Segment Open

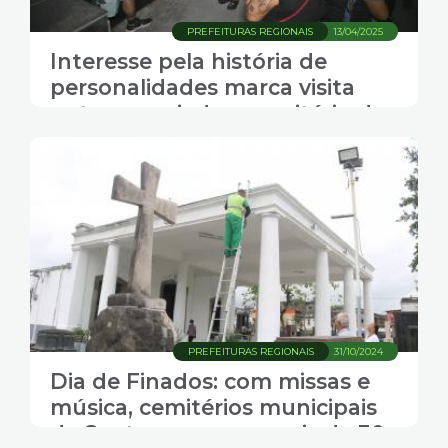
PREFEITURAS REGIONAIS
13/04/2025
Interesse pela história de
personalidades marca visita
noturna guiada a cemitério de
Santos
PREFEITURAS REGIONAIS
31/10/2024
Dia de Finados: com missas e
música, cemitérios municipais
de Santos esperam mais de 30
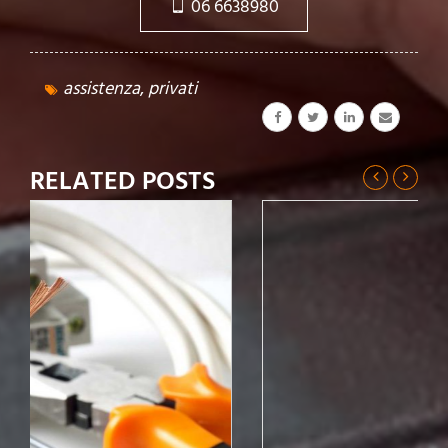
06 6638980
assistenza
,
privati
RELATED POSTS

Segment Closed
Segment Open

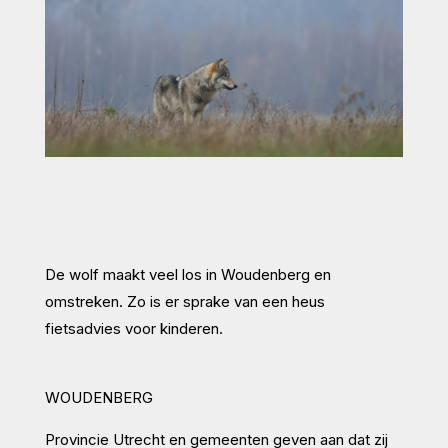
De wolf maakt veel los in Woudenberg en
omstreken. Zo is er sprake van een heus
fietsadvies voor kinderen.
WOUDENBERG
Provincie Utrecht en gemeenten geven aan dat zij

Segment Closed

Using the records above, restate word for word the lines from the one with "omstreken. Zo is er sprake van een heus" through the one with "Provincie Utrecht en", both included.

omstreken. Zo is er sprake van een heus
fietsadvies voor kinderen.
WOUDENBERG
Provincie Utrecht en gemeenten geven aan dat zij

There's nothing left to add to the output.